Emmanuel Riondé, 31 août 2024 à 11h46
Vendredi matin, 30 août, une opération de gendarmerie a été menée à Saïx dans le Tarn pour évacuer la Cal’arbre, cette ZAD née en février où se trouvaient des opposant·es au chantier de l’A69, entre Castres et Toulouse.
Placée sous l’autorité de Sébastien Simoes, secrétaire général chargé de l’administration de l’État dans le Tarn depuis l’éviction le 16 juillet dernier du prefet Michel Vilbois, l’opération, déclenchée à l’aube, a mobilisé « plus de 200 gendarmes et l’équipe spécialisée de la Cnamo (la cellule nationale d’appui à la mobilité, spécialisée dans le “dégagement d’obstacles complexes”) ». En fin d’après-midi, la préfecture a fait savoir que 10 personnes avaient été interpellées et que l’objectif était « atteint » bien que « quelques arbres » restaient occupés.
De fait, plusieurs « écureuils », ces militant·es qui se perchent pour empêcher les abattages, n’ont pas été délogé·es. En revanche, un homme d’une trentaine d’année était toujours à l’hôpital dans un état sérieux samedi matin, après avoir chuté, au début de l’intervention, d’environ 8 mètres du fortin érigé dans « Bourg palette », poste avancé de la ZAD. Selon l’une de ses camarades à son chevet, jointe par Mediapart, le diagnostic faisait état hier soir de « 6 fractures sur trois vertèbres dont une sévère ».
De quoi alourdir un peu plus l’ambiance de veillée d’armes qui règne depuis une semaine le long du chantier, alors que se rapproche le 1^(er) septembre, date à laquelle certaines coupes d’arbres sont de nouveau autorisées jusqu’à la mi-novembre. Les opposant·es à l’A69, parmi lesquel·les figure ce blessé sérieux, sont régulièrement accusé·es par les promoteurs de l’autoroute de commettre des violences. En référence aux actes de sabotage, dont plusieurs, revendiqués ou non, ont été commis ces dernières semaines sur le chantier. Notamment l’incendie dans la nuit du jeudi 22 au vendredi 23 août, d’un coffrage destiné à couler la pile d’un pont sur le chantier, à Saïx. Deux jours plus tard, dimanche 25, une voiture de police municipale a été incendiée et un vigile pris à partie par quelques zadistes. Des faits toujours relayés avec gourmandise par les médias locaux (ici ou là), notamment La Dépêche du Midi, qui ne cache plus son engagement en faveur de l’autoroute.
Les violences subies par les opposant·es sont, elles, bien moins médiatisées. Selon toutes les personnes interrogées par Mediapart, elles ont pourtant augmenté de façon très préoccupante depuis le printemps.
Des cris et de la fumée dans la nuit
Deux faits qui auraient pu tourner au drame se sont ainsi produits au mois d’août. Le premier s’est déroulé le 13 août au Bacamp (camp de base) lieu de convergence des opposant·es, non loin de la ZAD. « Dans la nuit, j’allais me coucher, il y a eu des cris puis de la fumée, du côté du parking, raconte Nick*, un zadiste opposé à l’A69 qui se trouvait sur place cette nuit-là, interrogé par Mediapart. Quand je suis arrivé, deux personnes venaient de se faire agresser par trois hommes qui étaient repartis après avoir incendié leur voiture et leur tente qui brûlaient devant nous. L’une d’elle nous a expliqué qu’un agresseur lui avait mis quelque chose sous la gorge, un couteau ou sa main, dans l’obscurité et la panique, elle n’a pas su ce que c’était… » Les personnes agressées, estimant qu’elle n’ont « rien à attendre de leurs bourreaux » (voir leur communication sur Instagram ), ont déposé plainte pour des faits de dégradation de matériel.
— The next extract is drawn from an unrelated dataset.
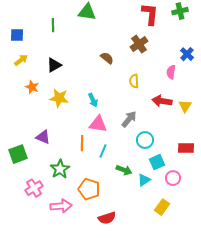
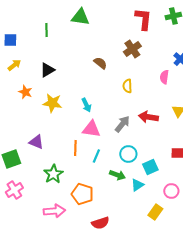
red arrow: (162, 101) -> (148, 117), moved
cyan circle: (145, 140) -> (128, 154), moved
pink circle: (173, 178) -> (171, 191), moved
pink cross: (34, 188) -> (14, 190), moved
Le parquet de Castres a ouvert une enquête pour « dégradations par incendie et violences en réunion ».
Dimanche 25 août, c’est Alexandra, 44 ans, son compagnon, et leur fils de 4 ans qui ont été victimes d’un incendie criminel. La maison et le terrain qu’ils louent depuis plus de dix ans à Verfeil, situés sur l’emprise du tracé de l’autoroute, ont été rachetés par Atosca, le groupement qui construit l’autoroute en vue de l’exploiter, en mars 2023. Mais Alexandra peut toujours se prévaloir du bail signé avec son précédent propriétaire, courant jusqu’en novembre 2025. Au grand dam du concessionnaire qui, depuis, lui a fait plusieurs propositions officieuses de relogement et/ou d’indemnisation.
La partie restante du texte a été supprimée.